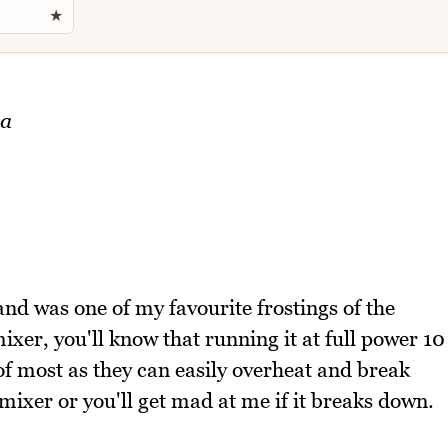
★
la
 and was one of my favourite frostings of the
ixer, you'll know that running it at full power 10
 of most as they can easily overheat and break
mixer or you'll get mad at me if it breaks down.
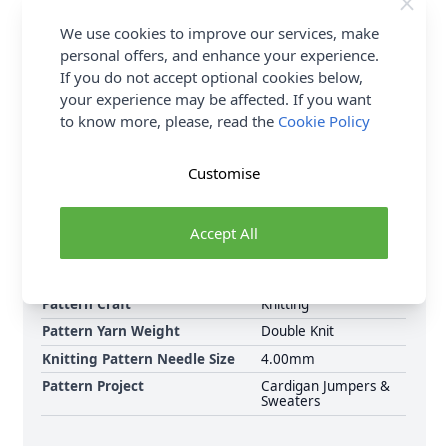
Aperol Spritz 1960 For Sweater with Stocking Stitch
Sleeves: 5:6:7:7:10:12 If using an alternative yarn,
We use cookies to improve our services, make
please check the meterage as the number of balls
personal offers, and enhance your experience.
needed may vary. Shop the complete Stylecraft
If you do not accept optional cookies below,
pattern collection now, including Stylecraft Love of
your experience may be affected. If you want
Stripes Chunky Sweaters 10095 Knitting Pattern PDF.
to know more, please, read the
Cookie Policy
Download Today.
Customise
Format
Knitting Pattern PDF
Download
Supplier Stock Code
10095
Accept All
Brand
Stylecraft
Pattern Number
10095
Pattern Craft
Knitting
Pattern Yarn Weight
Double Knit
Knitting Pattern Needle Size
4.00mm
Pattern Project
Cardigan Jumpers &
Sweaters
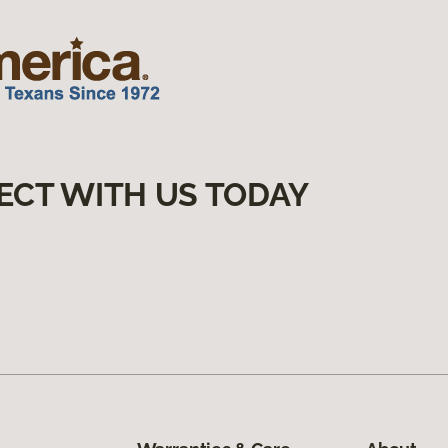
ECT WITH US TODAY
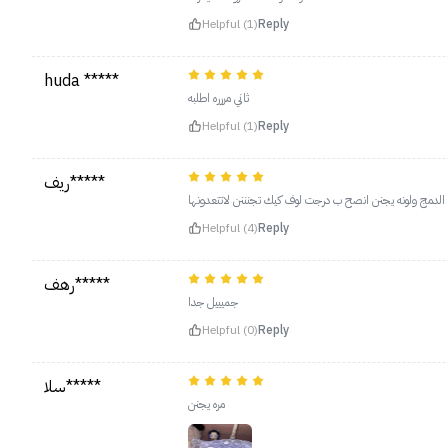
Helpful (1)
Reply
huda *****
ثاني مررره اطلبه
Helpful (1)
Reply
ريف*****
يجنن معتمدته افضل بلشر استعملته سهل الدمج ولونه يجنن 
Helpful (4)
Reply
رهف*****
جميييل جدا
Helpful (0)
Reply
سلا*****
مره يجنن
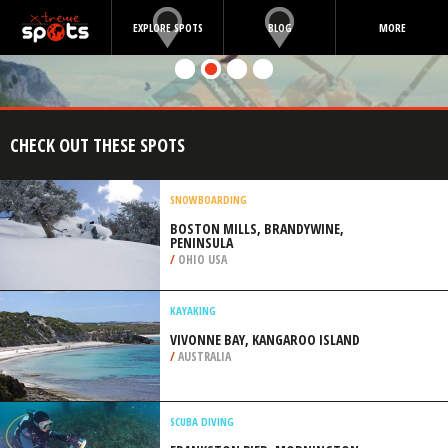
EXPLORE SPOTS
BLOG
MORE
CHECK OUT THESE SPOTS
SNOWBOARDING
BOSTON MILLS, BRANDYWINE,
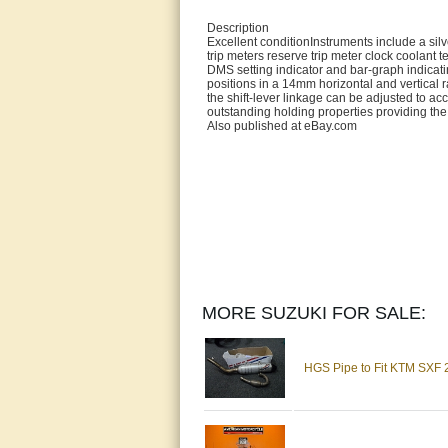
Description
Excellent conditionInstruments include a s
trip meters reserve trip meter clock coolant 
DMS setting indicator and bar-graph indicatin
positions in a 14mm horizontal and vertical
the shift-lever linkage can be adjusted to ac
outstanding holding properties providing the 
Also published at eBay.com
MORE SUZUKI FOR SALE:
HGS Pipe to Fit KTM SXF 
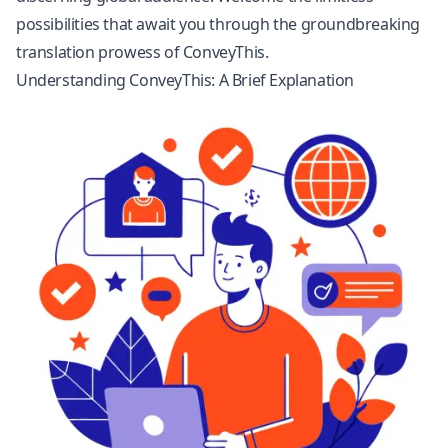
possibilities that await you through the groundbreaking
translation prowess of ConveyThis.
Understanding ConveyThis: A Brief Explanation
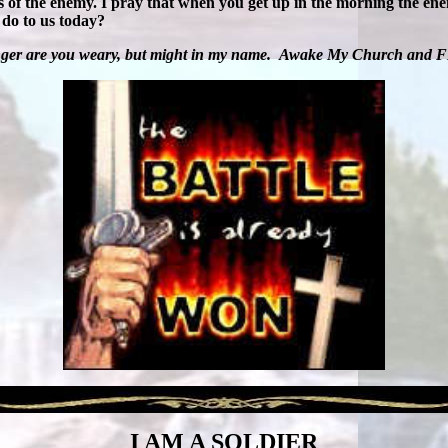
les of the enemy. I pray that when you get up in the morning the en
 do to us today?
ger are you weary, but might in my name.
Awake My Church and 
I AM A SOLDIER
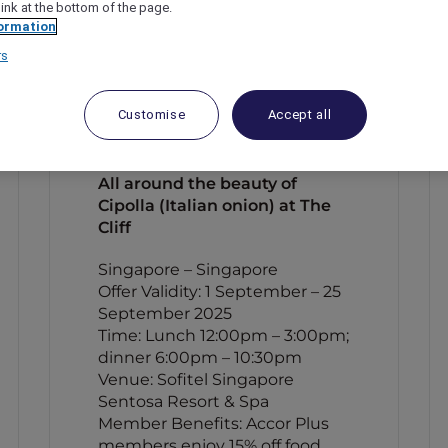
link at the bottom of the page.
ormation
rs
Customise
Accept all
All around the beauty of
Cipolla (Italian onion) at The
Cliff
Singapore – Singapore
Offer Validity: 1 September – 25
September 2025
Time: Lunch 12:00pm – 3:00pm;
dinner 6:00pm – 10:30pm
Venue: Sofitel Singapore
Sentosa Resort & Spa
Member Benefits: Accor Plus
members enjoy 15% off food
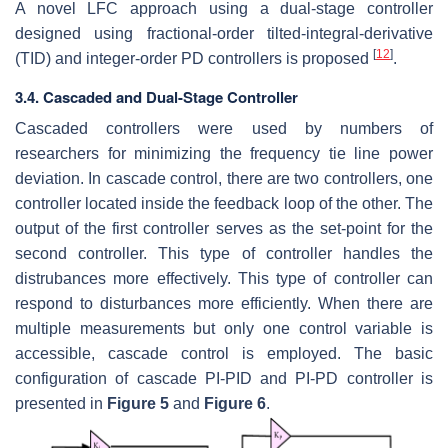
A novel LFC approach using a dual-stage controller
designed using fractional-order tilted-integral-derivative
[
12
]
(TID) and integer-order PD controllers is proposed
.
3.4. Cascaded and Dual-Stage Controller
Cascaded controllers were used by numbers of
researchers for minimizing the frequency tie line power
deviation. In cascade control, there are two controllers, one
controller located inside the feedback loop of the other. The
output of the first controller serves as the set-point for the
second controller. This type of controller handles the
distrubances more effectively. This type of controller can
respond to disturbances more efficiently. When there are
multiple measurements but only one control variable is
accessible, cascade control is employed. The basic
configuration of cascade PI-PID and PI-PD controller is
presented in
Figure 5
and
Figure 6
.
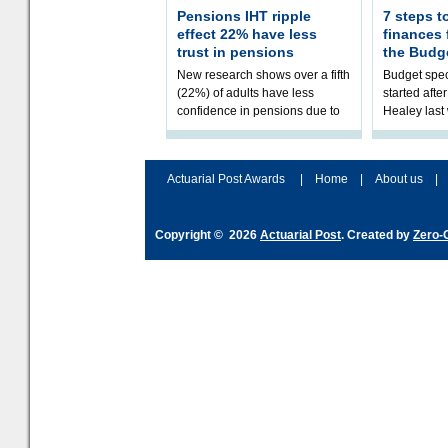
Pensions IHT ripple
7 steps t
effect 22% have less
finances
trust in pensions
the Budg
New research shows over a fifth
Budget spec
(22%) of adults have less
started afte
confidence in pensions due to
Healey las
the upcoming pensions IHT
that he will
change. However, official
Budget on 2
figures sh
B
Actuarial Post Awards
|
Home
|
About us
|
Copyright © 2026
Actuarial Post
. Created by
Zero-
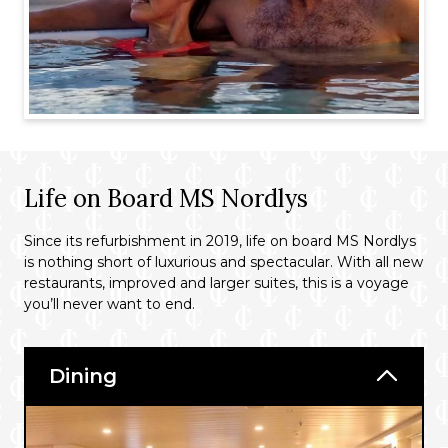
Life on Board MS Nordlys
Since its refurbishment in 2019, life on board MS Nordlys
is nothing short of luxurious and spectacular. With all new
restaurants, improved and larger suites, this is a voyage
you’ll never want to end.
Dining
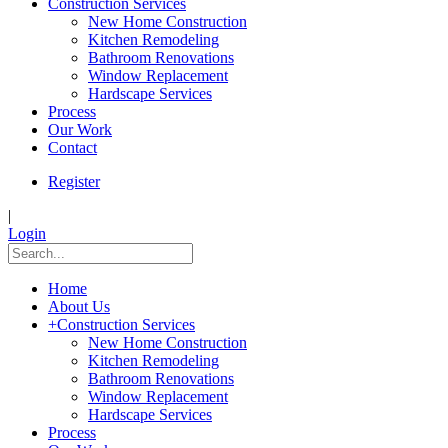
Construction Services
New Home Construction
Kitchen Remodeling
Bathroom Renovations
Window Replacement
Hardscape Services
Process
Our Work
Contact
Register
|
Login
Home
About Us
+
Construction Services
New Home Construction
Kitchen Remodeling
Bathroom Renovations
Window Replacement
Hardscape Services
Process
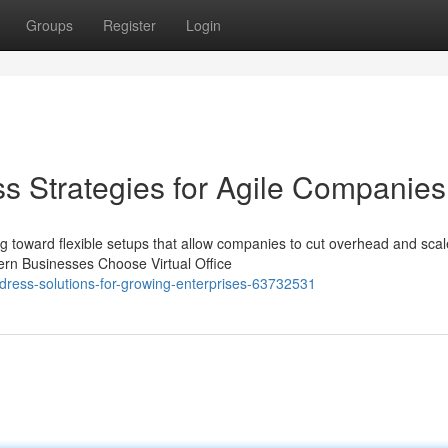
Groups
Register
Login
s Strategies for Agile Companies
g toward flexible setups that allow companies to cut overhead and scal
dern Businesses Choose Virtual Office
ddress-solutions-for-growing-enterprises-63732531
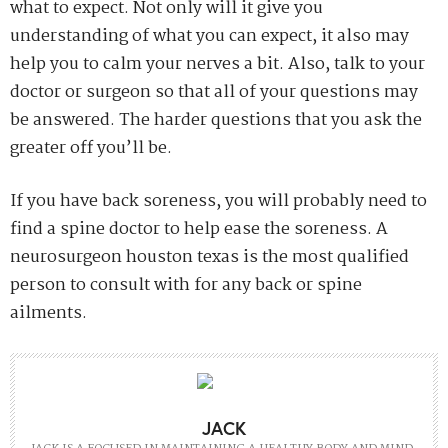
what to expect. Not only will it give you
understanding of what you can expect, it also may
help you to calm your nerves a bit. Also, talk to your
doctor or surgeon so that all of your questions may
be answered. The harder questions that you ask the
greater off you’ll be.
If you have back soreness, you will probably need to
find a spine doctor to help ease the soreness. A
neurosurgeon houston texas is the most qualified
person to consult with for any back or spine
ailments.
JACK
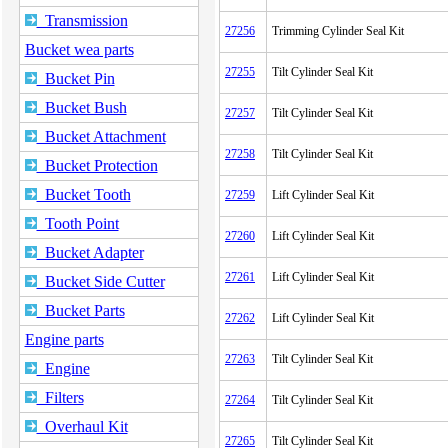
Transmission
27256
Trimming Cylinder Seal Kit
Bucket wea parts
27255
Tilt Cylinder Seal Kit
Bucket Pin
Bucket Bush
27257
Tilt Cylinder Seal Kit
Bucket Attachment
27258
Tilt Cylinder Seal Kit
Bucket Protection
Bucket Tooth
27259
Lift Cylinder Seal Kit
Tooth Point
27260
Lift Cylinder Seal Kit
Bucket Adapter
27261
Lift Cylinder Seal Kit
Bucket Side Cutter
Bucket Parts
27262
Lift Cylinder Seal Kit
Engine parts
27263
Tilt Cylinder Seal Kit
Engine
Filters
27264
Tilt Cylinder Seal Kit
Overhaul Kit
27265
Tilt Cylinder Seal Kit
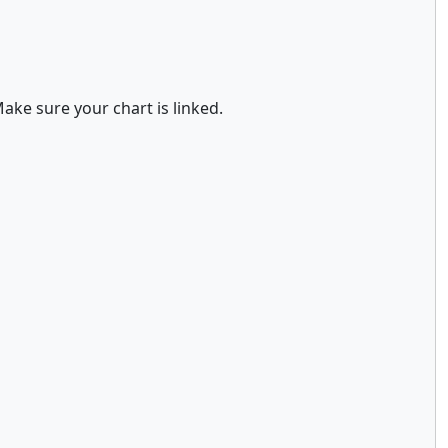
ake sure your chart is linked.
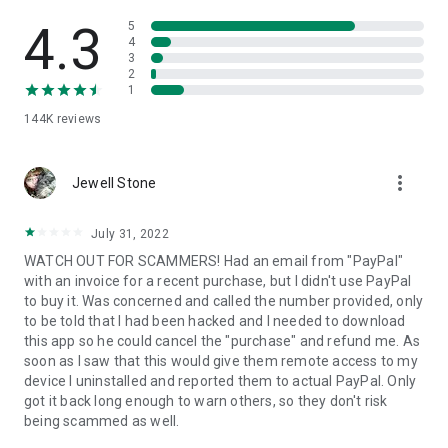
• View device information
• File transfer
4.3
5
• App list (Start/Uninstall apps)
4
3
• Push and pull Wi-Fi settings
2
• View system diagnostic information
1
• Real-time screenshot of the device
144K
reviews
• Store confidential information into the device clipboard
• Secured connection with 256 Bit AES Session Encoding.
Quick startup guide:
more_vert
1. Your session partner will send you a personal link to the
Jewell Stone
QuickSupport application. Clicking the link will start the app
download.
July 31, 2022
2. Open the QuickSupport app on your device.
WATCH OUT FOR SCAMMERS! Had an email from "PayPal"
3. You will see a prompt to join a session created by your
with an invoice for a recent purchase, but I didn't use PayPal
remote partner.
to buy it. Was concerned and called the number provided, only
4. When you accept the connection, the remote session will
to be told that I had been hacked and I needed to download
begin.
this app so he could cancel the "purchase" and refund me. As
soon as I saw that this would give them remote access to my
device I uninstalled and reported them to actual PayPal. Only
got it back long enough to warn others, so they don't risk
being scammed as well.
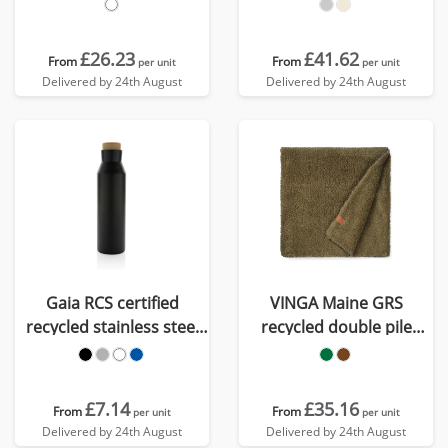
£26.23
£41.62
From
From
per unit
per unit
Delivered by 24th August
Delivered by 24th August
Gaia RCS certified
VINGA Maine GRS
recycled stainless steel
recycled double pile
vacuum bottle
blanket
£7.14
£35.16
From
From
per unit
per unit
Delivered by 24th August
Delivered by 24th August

________________

Transcribe all records verbatim, no pictures.

■ EXERCISE OUTPUT ■
★
la
 and was one of my favourite frostings of the
ixer, you'll know that running it at full power 10
 of most as they can easily overheat and break
mixer or you'll get mad at me if it breaks down.
Aperol Spritz 1960 For Sweater with Stocking Stitch
Sleeves: 5:6:7:7:10:12 If using an alternative yarn,
We use cookies to improve our services, make
please check the meterage as the number of balls
personal offers, and enhance your experience.
needed may vary. Shop the complete Stylecraft
If you do not accept optional cookies below,
pattern collection now, including Stylecraft Love of
your experience may be affected. If you want
Stripes Chunky Sweaters 10095 Knitting Pattern PDF.
to know more, please, read the
Cookie Policy
Download Today.
Customise
Format
Knitting Pattern PDF
Download
Supplier Stock Code
10095
Accept All
Brand
Stylecraft
Pattern Number
10095
Pattern Craft
Knitting
Pattern Yarn Weight
Double Knit
Knitting Pattern Needle Size
4.00mm
Pattern Project
Cardigan Jumpers &
Sweaters
ECT WITH US TODAY
Helpful (1)
Reply
huda *****
ثاني مررره اطلبه
Helpful (1)
Reply
ريف*****
يجنن معتمدته افضل بلشر استعملته سهل الدمج ولونه يجنن 
Helpful (4)
Reply
رهف*****
جميييل جدا
Helpful (0)
Reply
سلا*****
مره يجنن
EXPLORE SPOTS
BLOG
MORE
CHECK OUT THESE SPOTS
SNOWBOARDING
BOSTON MILLS, BRANDYWINE,
Description
Excellent conditionInstruments include a s
trip meters reserve trip meter clock coolant 
DMS setting indicator and bar-graph indicatin
positions in a 14mm horizontal and vertical
the shift-lever linkage can be adjusted to ac
outstanding holding properties providing the 
Also published at eBay.com
MORE SUZUKI FOR SALE:
HGS Pipe to Fit KTM SXF 
possibilities that await you through the groundbreaking
translation prowess of ConveyThis.
Understanding ConveyThis: A Brief Explanation
les of the enemy. I pray that when you get up in the morning the en
 do to us today?
ger are you weary, but might in my name.
Awake My Church and 
I AM A SOLDIER
link at the bottom of the page.
ormation
rs
Customise
Accept all
All around the beauty of
Cipolla (Italian onion) at The
Cliff
Singapore – Singapore
Offer Validity: 1 September – 25
September 2025
Time: Lunch 12:00pm – 3:00pm;
dinner 6:00pm – 10:30pm
Venue: Sofitel Singapore
Sentosa Resort & Spa
Member Benefits: Accor Plus
members enjoy 15% off food
A novel LFC approach using a dual-stage controller
designed using fractional-order tilted-integral-derivative
[
12
]
(TID) and integer-order PD controllers is proposed
.
3.4. Cascaded and Dual-Stage Controller
Cascaded controllers were used by numbers of
researchers for minimizing the frequency tie line power
deviation. In cascade control, there are two controllers, one
controller located inside the feedback loop of the other. The
output of the first controller serves as the set-point for the
second controller. This type of controller handles the
distrubances more effectively. This type of controller can
respond to disturbances more efficiently. When there are
multiple measurements but only one control variable is
accessible, cascade control is employed. The basic
configuration of cascade PI-PID and PI-PD controller is
presented in
Figure 5
and
Figure 6
.
Pensions IHT ripple
7 steps t
effect 22% have less
finances
trust in pensions
the Budg
New research shows over a fifth
Budget spec
(22%) of adults have less
started afte
confidence in pensions due to
Healey las
the upcoming pensions IHT
that he will
change. However, official
Budget on 2
figures sh
B
Actuarial Post Awards
|
Home
|
About us
|
Copyright © 2026
Actuarial Post
. Created by
Zero-
Life on Board MS Nordlys
Since its refurbishment in 2019, life on board MS Nordlys
is nothing short of luxurious and spectacular. With all new
restaurants, improved and larger suites, this is a voyage
you’ll never want to end.
Dining
Construction Services
New Home Construction
Kitchen Remodeling
Bathroom Renovations
Window Replacement
Hardscape Services
Process
Our Work
Contact
Register
|
Login
Home
About Us
+
Construction Services
New Home Construction
Kitchen Remodeling
Bathroom Renovations
Window Replacement
Hardscape Services
Process
Groups
Register
Login
s Strategies for Agile Companies
g toward flexible setups that allow companies to cut overhead and scal
dern Businesses Choose Virtual Office
ddress-solutions-for-growing-enterprises-63732531
what to expect. Not only will it give you
understanding of what you can expect, it also may
help you to calm your nerves a bit. Also, talk to your
doctor or surgeon so that all of your questions may
be answered. The harder questions that you ask the
greater off you’ll be.
If you have back soreness, you will probably need to
find a spine doctor to help ease the soreness. A
neurosurgeon houston texas is the most qualified
person to consult with for any back or spine
ailments.
JACK
Transmission
27256
Trimming Cylinder Seal Kit
Bucket wea parts
27255
Tilt Cylinder Seal Kit
Bucket Pin
Bucket Bush
27257
Tilt Cylinder Seal Kit
Bucket Attachment
27258
Tilt Cylinder Seal Kit
Bucket Protection
Bucket Tooth
27259
Lift Cylinder Seal Kit
Tooth Point
27260
Lift Cylinder Seal Kit
Bucket Adapter
27261
Lift Cylinder Seal Kit
Bucket Side Cutter
Bucket Parts
27262
Lift Cylinder Seal Kit
Engine parts
27263
Tilt Cylinder Seal Kit
Engine
Filters
27264
Tilt Cylinder Seal Kit
Overhaul Kit
27265
Tilt Cylinder Seal Kit
ake sure your chart is linked.
• View device information
• File transfer
4.3
5
• App list (Start/Uninstall apps)
4
3
• Push and pull Wi-Fi settings
2
• View system diagnostic information
1
• Real-time screenshot of the device
144K
reviews
• Store confidential information into the device clipboard
• Secured connection with 256 Bit AES Session Encoding.
Quick startup guide:
more_vert
1. Your session partner will send you a personal link to the
Jewell Stone
QuickSupport application. Clicking the link will start the app
download.
July 31, 2022
2. Open the QuickSupport app on your device.
WATCH OUT FOR SCAMMERS! Had an email from "PayPal"
3. You will see a prompt to join a session created by your
with an invoice for a recent purchase, but I didn't use PayPal
remote partner.
to buy it. Was concerned and called the number provided, only
4. When you accept the connection, the remote session will
to be told that I had been hacked and I needed to download
begin.
this app so he could cancel the "purchase" and refund me. As
soon as I saw that this would give them remote access to my
device I uninstalled and reported them to actual PayPal. Only
got it back long enough to warn others, so they don't risk
being scammed as well.
£26.23
£41.62
From
From
per unit
per unit
Delivered by 24th August
Delivered by 24th August
Gaia RCS certified
VINGA Maine GRS
recycled stainless steel
recycled double pile
vacuum bottle
blanket
£7.14
£35.16
From
From
per unit
per unit
Delivered by 24th August
Delivered by 24th August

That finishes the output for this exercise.